───── EXTRACTED RECORDS ─────

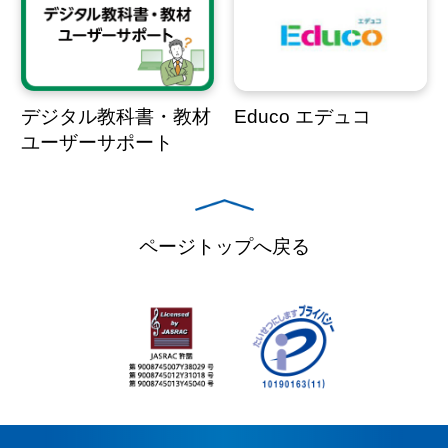
デジタル教科書・教材
Educo エデュコ
ユーザーサポート
ページトップへ戻る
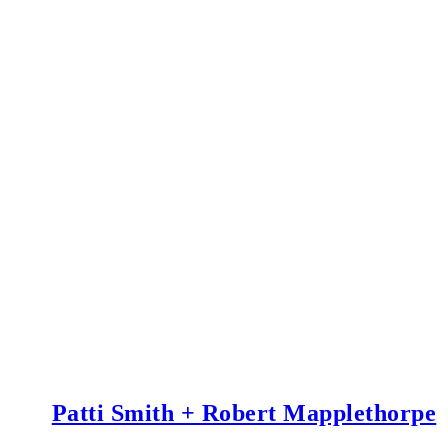
Patti Smith + Robert Mapplethorpe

─────

▶ WHAT IS REQUIRED: The expected answer is the data retyped exactly, without pictures.

▶ WRITTEN RESPONSE:
デジタル教科書・教材
Educo エデュコ
ユーザーサポート
ページトップへ戻る
Patti Smith + Robert Mapplethorpe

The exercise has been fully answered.